Epix pt 3 - Airflow Suit
Oct 23, 2010
article & images by Nick Salazar
Epix is a company that's getting things right. As we discussed in parts one and two of this series, where we reviewed their Limited Edition print suits, their suit design is excellent. Those suits featured front zippers, deep rear pockets, and eliminated the front waistline seam. For its Airflow suit, Epix chose a slightly different feature set, but kept the most important feature of its other suits - the comfortable fit. The design is slightly different, but still feels great, and importantly lacks a front waist seam. That goes quite a long way to making the suit more comfortable. After using one-piece suits with this smart bit of design, you won't want to consider going back.
So what's new with this suit? For one thing, it obviously doesn't feature a wild print like the other suits did. Instead, Epix gives the Airflow some upgraded design points. The suit features their upgraded Airflow chamois, which is supposed to keep the chamois area dry. In practice, we rarely notice an abundance of moisture with any chamois, so we weren't really able to compare that feature. But if you notice some unwanted swampiness in your nether regions, this might be an important bit of technology for you. In any event, we did find the chamois to be comfortable even on long rides, which is a nice plus. Minimal tri chamois only work well if they fit you well, and don't bunch up and chafe. The Epix chamois worked well in our test rides.

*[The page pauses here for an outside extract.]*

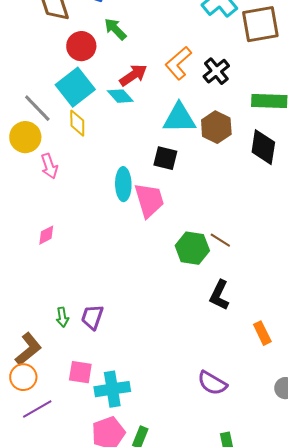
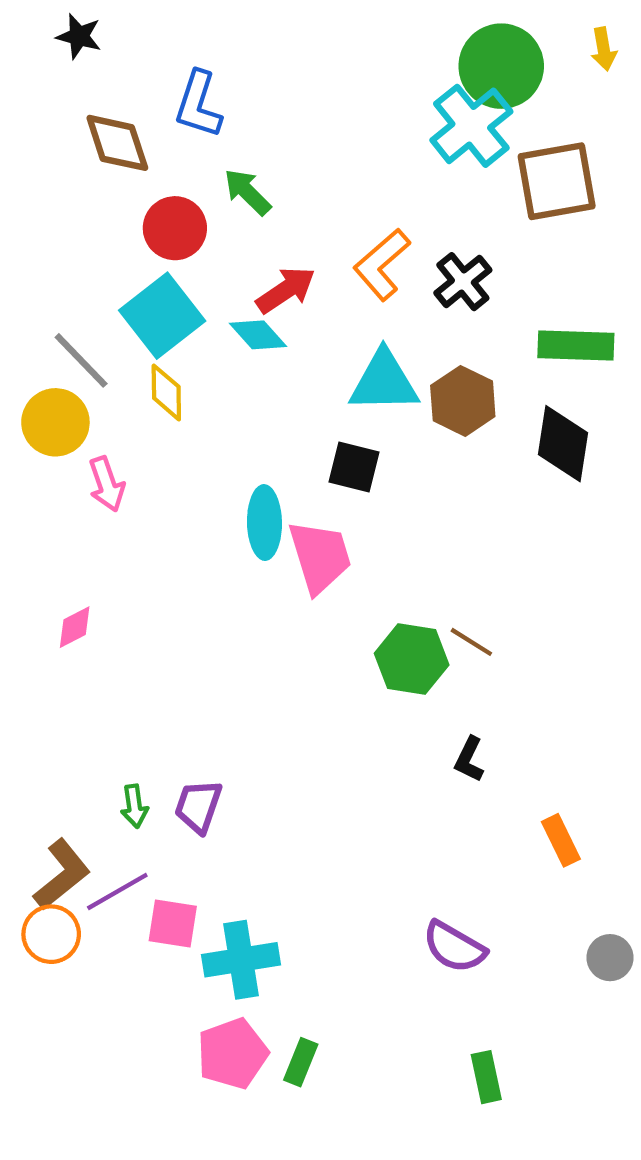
pink diamond: (46, 235) -> (75, 627), moved
black L-shape: (219, 295) -> (469, 759), size x0.7
purple line: (37, 409) -> (117, 892), moved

The suit features two leg pockets, made of a thin mesh to help minmize drag in the water if you're swimming in it without a wetsuit. It's a nice feature at this price point. However, if your focus is races that don't allow wetsuits, you might want to look for hydrophobic-fabric suits, although these suits invariably cost a lot more than the Airflow. Usually about double.
And on the subject of pockets, Epix has consolidated the rear pockets to just one on the Airflow. It's also mesh, and features a zipper closure. We're a bit torn about this choice. On the one hand, one pocket means less storage. On the other hand, that means your gear is centered, and easier to get with either hand. The zipper is also nice for those long rides when you don't want to risk anything falling out. For racing, you might want to be sure the zipper is open so you don't have to work at getting your stuff out.
The Price is Right
Probably the nicest thing about these suits, considering their fit and features, is their price. The Airflow retails for $99, and is an incredible value for the price. Some of the Epix Limited Edition suits retail for the same amount, and you trade some features for a more eye-catching design.
Like the other suits in this series of reviews, the only mystery here is the suit's longevity. We haven't had enough time to really put the suit through the rigors of a full triathlon season to see how it fares. The fabric is definitely thin - so thin that we can read the inner fabric label from outside the suit (see the picture in the gallery below). But going by feel, it seems to be of sound build quality, and we expect it will last through several seasons of use.
Epix is on a roll; we can't wait to see what they do next.